Il demande l'aide du CPAS
Aujourd'hui dans une impasse, Patrick s'est tourné vers le CPAS de sa commune pour demander de l'aide. "C'est compliqué. En tant qu'indépendant, il n'y a pas beaucoup de possibilités. Il est préférable d'être au chômage pour pouvoir bénéficier d'une aide." Une situation inimaginable pour celui qui en début d'année voyait son activité en plein essor et pensait à engager une personne pour le suppléer dans ses activités. "Je n'attends qu'une chose, c'est que ça reparte. Par la porte ou la fenêtre, il faut que ça reparte."
L'impasse
Patrick souhaite lutter contre une idée reçue selon laquelle les informaticiens ont toujours du boulot, quelle que soit la situation. La preuve avec son récit. "Quand j'explique à mon entourage que je suis informaticien 'Ah ça doit être super, tu dois avoir plein de boulot', on me dit. Dans la tête des gens, l'informaticien est celui qui doit avoir énormément de boulot."
Patrick n'est pas seul à vivre cette situation. Beaucoup d'autres indépendants rencontrent de grosses difficultés. Olivier Mauën du Syndicat neutre pour Indépendants: "Effectivement, on a des situations très difficiles qui remontent aux oreilles de nos conseillers. Certains indépendants parlaient même de pensées suicidaires au pic de la crise. C'est très compliqué et vient à cela se greffer une situation financière très compliquée." Le SNI estime à 1 sur 6 le risque de faillite après la crise. "Mon carnet de commandes est vide et ne j'ai aucune rentrée en vue.

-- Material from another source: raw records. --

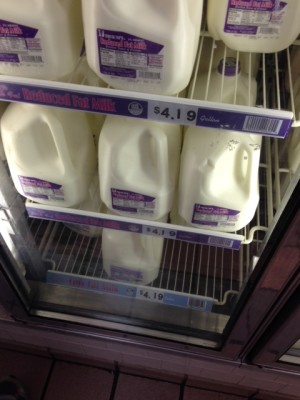 What are the coordinates of `squares on floor` in the screenshot? It's located at (24, 368), (73, 380), (147, 386), (190, 395). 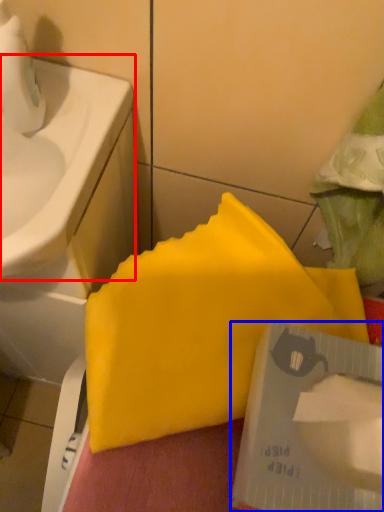 Question: Which object is closer to the camera taking this photo, sink (highlighted by a red box) or writing (highlighted by a blue box)?

Choices:
 (A) sink
 (B) writing

Answer: (B) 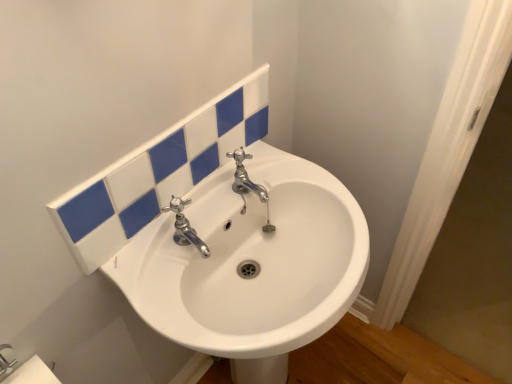 Question: Considering the relative sizes of chrome/metallic faucet at center and white glossy tiles at upper center in the image provided, is chrome/metallic faucet at center taller than white glossy tiles at upper center?

Choices:
 (A) yes
 (B) no

Answer: (B)

Question: Can you confirm if chrome/metallic faucet at center is positioned to the left of white glossy tiles at upper center?

Choices:
 (A) no
 (B) yes

Answer: (A)

Question: Is chrome/metallic faucet at center in contact with white glossy tiles at upper center?

Choices:
 (A) no
 (B) yes

Answer: (A)

Question: Is chrome/metallic faucet at center far from white glossy tiles at upper center?

Choices:
 (A) no
 (B) yes

Answer: (A)

Question: Considering the relative positions of chrome/metallic faucet at center and white glossy tiles at upper center in the image provided, is chrome/metallic faucet at center to the right of white glossy tiles at upper center from the viewer's perspective?

Choices:
 (A) no
 (B) yes

Answer: (B)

Etant indépendant en personne physique, je suis en train de prendre mes renseignements quant aux conséquences d'une faillite sur mon patrimoine car je n'ai plus le choix vu que la situation ne se rétablit pas."
Un sentiment d'échec douloureux
L'informaticien rencontre une autre difficulté. Celle d'évoquer sa situation auprès de son entourage. Raison pour laquelle aussi il a souhaité témoigner anonymement. Un sentiment d'échec dont il a dû mal à parler. "Quand on est indépendant, c'est très compliqué de parler de sa situation financière. Ça reste un sentiment d'échec. Quand on est en train de plonger et qu'on ne sait pas se rattraper, c'est très compliqué. En parler à sa compagne, ça fait peur. A sa famille, on passe pour le gars qui rate quelque chose. A des connaissances ou d'autres indépendants qui s'en sortent moins mal, on passe pour le petit canard noir de la bande. Il y a toujours cette fierté qui reste là."